## Instructions for the task
Every line containing the string "colors" is to be copied from the records.

***

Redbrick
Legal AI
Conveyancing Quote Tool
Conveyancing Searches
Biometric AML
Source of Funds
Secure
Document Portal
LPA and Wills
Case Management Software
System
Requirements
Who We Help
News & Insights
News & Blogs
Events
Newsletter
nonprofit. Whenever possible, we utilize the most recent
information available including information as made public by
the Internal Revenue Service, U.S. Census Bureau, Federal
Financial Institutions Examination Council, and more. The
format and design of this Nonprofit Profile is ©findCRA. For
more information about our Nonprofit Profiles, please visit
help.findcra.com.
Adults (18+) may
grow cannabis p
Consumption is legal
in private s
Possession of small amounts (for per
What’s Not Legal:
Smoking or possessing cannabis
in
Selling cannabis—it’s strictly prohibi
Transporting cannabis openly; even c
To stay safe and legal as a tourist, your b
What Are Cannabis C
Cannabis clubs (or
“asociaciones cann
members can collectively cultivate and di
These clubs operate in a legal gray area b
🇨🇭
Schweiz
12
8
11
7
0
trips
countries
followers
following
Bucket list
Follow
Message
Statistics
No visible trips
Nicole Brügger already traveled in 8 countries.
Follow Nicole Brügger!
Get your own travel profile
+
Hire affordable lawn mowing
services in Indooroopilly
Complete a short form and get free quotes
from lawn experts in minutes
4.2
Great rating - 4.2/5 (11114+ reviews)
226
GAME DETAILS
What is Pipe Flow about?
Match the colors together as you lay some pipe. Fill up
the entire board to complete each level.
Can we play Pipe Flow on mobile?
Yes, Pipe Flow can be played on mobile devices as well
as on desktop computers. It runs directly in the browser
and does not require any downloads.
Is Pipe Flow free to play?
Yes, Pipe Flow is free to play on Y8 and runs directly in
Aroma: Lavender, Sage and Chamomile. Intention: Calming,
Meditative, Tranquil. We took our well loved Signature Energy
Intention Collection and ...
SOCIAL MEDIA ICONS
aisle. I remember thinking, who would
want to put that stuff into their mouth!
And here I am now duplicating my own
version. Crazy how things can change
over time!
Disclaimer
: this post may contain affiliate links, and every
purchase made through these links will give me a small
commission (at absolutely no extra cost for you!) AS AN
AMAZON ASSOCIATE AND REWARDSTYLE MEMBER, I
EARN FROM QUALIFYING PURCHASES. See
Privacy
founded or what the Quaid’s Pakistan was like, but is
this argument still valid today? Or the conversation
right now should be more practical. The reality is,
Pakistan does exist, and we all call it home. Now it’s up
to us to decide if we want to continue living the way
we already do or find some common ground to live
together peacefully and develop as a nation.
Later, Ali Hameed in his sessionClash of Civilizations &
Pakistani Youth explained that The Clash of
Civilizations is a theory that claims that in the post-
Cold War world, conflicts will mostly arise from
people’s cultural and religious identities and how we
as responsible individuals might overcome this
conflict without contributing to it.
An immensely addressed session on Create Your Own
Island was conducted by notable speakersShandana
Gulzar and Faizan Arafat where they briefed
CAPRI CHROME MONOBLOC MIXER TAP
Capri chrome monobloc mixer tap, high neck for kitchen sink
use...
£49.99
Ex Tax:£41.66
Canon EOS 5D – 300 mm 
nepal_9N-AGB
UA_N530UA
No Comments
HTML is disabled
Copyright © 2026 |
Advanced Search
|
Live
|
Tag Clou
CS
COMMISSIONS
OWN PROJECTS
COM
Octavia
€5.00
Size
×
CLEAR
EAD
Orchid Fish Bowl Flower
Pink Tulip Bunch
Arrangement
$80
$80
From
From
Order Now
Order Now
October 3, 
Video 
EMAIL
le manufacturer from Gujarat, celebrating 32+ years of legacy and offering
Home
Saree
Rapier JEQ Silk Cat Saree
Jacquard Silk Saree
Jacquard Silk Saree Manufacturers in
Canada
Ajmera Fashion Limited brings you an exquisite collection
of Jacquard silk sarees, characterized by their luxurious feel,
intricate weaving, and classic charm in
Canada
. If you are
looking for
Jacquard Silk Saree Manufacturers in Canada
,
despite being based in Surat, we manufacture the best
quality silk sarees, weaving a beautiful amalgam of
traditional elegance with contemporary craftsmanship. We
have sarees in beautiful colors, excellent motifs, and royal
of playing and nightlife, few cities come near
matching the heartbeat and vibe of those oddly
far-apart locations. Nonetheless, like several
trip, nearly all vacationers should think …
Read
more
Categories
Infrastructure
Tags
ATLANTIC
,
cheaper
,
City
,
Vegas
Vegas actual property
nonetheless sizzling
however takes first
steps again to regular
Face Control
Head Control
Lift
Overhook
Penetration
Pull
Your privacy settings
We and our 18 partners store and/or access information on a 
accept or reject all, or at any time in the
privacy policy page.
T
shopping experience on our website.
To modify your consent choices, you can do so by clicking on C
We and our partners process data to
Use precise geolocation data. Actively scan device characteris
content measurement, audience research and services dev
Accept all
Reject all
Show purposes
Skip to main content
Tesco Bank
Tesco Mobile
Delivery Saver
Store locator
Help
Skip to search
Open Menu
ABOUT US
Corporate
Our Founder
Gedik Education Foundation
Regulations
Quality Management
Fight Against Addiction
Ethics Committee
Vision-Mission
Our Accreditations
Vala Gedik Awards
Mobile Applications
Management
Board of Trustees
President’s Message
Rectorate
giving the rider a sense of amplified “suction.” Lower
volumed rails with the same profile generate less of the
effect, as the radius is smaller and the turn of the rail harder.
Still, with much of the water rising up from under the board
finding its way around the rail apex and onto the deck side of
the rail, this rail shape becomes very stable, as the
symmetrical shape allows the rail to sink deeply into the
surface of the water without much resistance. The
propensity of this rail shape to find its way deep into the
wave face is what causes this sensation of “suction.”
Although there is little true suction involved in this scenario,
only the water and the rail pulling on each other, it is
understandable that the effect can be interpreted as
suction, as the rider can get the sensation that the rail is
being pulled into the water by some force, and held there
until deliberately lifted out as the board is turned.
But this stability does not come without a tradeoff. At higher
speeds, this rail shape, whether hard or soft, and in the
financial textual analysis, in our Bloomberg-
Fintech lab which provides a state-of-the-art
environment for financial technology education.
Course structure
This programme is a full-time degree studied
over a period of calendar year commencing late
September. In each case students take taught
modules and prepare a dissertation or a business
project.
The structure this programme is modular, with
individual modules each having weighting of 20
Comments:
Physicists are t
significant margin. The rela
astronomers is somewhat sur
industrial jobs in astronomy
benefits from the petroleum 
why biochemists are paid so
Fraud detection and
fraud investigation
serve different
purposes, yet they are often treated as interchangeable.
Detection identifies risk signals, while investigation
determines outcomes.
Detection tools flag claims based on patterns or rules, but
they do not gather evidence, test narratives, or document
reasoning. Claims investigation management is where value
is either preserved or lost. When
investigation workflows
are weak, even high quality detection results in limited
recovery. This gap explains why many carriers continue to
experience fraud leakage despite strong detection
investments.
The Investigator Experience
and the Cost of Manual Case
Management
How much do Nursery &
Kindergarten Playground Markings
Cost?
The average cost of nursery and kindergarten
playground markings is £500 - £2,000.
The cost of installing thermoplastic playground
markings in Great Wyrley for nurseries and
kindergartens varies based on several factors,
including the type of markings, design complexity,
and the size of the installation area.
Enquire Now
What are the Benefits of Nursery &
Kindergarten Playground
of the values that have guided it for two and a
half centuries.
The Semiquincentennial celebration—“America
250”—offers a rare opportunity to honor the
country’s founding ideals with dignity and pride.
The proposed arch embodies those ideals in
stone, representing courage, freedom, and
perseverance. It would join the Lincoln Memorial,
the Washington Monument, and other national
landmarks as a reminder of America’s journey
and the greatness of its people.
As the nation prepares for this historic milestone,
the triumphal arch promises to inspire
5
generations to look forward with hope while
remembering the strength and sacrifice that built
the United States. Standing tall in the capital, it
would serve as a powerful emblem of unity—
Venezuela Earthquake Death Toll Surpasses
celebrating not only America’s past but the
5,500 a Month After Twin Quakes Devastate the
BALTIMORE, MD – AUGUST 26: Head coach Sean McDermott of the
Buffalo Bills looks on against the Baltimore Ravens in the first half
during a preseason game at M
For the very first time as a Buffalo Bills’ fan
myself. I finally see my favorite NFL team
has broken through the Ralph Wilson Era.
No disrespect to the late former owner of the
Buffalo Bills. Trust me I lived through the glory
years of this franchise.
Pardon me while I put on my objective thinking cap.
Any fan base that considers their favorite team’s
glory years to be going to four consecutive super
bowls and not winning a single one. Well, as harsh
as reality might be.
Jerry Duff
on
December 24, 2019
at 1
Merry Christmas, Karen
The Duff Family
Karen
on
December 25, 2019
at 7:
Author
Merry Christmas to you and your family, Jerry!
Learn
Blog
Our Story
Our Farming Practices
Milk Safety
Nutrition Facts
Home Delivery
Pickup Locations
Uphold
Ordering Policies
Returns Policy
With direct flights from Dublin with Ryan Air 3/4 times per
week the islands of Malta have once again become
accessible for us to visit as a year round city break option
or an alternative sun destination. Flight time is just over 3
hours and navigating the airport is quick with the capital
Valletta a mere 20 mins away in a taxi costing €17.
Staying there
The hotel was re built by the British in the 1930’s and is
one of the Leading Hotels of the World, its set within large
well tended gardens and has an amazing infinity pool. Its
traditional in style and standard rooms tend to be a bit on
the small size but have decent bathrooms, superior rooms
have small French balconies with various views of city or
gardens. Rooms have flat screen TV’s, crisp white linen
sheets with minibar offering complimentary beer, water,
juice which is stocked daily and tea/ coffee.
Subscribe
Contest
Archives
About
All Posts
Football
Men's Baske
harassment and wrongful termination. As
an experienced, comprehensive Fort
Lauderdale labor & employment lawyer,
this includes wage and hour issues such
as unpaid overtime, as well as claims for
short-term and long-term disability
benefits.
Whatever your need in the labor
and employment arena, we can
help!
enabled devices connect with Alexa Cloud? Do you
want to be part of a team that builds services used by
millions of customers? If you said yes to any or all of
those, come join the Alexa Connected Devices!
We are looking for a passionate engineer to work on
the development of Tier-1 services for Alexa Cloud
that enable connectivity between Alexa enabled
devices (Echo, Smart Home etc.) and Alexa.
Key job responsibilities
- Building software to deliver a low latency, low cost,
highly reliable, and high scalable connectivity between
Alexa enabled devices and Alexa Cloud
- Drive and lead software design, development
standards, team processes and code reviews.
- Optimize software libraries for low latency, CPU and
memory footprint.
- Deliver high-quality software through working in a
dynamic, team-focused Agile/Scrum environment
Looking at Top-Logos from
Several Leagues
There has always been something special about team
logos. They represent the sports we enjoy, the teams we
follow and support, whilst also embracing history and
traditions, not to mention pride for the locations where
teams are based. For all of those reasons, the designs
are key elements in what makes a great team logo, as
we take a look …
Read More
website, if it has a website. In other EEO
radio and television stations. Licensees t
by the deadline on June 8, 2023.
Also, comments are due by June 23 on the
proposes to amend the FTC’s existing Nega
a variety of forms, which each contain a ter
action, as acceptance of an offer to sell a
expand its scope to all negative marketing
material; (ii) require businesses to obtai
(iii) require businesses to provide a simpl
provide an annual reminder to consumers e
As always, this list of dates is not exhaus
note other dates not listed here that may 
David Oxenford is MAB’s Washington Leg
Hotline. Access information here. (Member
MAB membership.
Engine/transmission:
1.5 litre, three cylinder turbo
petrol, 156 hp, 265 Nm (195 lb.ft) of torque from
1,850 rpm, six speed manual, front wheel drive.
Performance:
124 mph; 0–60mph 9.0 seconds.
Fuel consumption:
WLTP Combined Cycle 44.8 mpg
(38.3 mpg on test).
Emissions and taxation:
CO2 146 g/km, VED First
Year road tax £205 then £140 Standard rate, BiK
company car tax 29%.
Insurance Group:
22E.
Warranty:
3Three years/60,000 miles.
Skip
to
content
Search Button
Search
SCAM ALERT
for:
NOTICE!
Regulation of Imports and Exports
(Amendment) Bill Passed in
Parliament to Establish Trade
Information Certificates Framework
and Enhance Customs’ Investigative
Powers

***

## Exercise response
Match the colors together as you lay some pipe. Fill up
have sarees in beautiful colors, excellent motifs, and royal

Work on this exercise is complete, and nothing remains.